At Emmes, we believe in building a better future through innovative clinical research. Our work directly impacts patient lives, and we foster a collaborative, performance-driven culture that values both people and progress.
Job Description: Safety Monitor II
Primary Purpose
The Safety Monitor II will support Pharmacovigilance (PV) activities under the guidance of the Pharmacovigilance and Medical Monitoring (PMM) team. This role involves monitoring, assessing, and reporting safety data from clinical trials (both interventional and non-interventional) while ensuring compliance with Good Clinical Practice (GCP) and Good Pharmacovigilance Practice (GVP).
Key Responsibilities
1. Safety Monitoring & Reporting
- Review and assess adverse events (AEs), serious adverse events (SAEs), and other safety-related data.
- Communicate with investigator sites, regulatory authorities, and healthcare professionals for additional safety information.
- Prepare SAE narratives for Medical Monitor review, DSMB reports, and regulatory submissions.
- Maintain an SAE database and ensure timely reporting to health authorities (FDA, EMA, etc.).
2. Clinical Trial Safety Oversight
- Participate in Data Safety Monitoring Board (DSMB) and Safety Review Committee (SRC) meetings.
- Contribute to safety sections of study protocols, Safety Management Plans (SaMP), and Case Report Forms (CRFs).
- Perform MedDRA and WHO Drug coding for adverse events.
3. Compliance & Quality Assurance
- Ensure adherence to GCP, GVP, and corporate SOPs.

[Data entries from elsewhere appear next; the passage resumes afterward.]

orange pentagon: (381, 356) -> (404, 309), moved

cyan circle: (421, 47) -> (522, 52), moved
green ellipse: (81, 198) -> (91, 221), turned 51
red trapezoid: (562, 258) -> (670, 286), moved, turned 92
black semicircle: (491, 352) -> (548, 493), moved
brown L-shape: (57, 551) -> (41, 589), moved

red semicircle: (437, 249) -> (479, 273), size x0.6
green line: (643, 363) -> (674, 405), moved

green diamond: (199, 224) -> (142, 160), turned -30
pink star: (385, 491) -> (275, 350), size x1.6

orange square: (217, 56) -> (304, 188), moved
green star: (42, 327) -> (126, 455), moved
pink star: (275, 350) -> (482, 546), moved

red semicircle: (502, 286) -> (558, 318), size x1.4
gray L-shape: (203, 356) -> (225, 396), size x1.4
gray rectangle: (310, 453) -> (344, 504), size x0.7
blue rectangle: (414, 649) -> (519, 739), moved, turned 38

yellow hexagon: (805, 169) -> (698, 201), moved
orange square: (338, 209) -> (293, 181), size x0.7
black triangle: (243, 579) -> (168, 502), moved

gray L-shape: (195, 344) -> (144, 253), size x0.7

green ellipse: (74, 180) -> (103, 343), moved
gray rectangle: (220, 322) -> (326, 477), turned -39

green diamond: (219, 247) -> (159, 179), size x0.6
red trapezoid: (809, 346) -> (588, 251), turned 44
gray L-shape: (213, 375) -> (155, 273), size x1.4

- Support internal and external audits related to pharmacovigilance.
- Assist in developing and updating departmental SOPs and compliance documents.
4. Cross-functional Collaboration
- Work closely with Medical Monitors, Regulatory Teams, and Project Managers.
- Participate in corporate safety initiatives and process improvement activities.
Qualifications & Experience
- Bachelor’s degree in Pharmacology, Nursing, or a related scientific field.
- Minimum 2 years of experience in clinical research, pharmacovigilance, or pharmaceutical/CRO settings.
- Preferred: Experience in safety monitoring, pharmacovigilance, or clinical trial safety.
- Strong understanding of GxP (Good Practice) guidelines.
- Excellent clinical judgment, attention to detail, and organizational skills.
- Ability to work in a team and communicate complex safety issues clearly.
Why Join Emmes Group?
- Impactful Work: Contribute to life-changing clinical research.
- Collaborative Culture: Work with industry-leading experts.
- Career Growth: Opportunities for professional development and innovation.